> [Work to complete] With both ends included, repeat exactly the lines of the entries below from the one containing "Products (67, 89)" down to the one containing "In-person (24, 1998)", and no others.

Dataset entries:
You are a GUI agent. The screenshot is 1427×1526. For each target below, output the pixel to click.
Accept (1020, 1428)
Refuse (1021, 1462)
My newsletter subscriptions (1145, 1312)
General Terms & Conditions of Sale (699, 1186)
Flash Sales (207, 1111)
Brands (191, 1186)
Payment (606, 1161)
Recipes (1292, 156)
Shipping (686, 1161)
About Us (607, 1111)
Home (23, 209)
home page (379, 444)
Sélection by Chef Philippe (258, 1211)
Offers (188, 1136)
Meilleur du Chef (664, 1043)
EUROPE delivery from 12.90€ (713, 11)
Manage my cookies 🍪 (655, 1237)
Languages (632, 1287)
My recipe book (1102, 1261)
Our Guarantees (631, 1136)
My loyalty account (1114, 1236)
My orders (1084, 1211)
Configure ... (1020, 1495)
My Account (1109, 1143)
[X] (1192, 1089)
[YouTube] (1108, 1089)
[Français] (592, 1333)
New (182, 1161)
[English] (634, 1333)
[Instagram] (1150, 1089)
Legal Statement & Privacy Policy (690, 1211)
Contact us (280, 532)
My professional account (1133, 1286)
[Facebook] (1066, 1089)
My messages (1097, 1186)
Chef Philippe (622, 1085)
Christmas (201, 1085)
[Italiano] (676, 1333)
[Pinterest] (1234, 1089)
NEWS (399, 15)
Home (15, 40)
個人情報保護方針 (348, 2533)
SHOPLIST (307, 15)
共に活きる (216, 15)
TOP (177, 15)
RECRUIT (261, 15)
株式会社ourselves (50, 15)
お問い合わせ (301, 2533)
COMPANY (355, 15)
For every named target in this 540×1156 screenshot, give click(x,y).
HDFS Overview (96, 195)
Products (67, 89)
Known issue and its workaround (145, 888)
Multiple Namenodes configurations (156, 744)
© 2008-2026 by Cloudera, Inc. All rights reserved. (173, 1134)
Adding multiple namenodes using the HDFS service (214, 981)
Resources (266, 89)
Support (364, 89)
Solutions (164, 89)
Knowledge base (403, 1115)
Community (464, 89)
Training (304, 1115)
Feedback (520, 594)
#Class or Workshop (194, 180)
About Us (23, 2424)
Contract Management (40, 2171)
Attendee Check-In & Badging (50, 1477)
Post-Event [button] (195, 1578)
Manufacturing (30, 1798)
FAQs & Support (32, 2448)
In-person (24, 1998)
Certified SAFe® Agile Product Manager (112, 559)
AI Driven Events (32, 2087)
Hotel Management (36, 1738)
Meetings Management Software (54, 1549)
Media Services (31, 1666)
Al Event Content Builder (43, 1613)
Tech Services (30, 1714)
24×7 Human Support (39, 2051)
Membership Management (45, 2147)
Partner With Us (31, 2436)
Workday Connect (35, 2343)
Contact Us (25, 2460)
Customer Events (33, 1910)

> [The answer]
Products (67, 89)
Known issue and its workaround (145, 888)
Multiple Namenodes configurations (156, 744)
© 2008-2026 by Cloudera, Inc. All rights reserved. (173, 1134)
Adding multiple namenodes using the HDFS service (214, 981)
Resources (266, 89)
Support (364, 89)
Solutions (164, 89)
Knowledge base (403, 1115)
Community (464, 89)
Training (304, 1115)
Feedback (520, 594)
#Class or Workshop (194, 180)
About Us (23, 2424)
Contract Management (40, 2171)
Attendee Check-In & Badging (50, 1477)
Post-Event [button] (195, 1578)
Manufacturing (30, 1798)
FAQs & Support (32, 2448)
In-person (24, 1998)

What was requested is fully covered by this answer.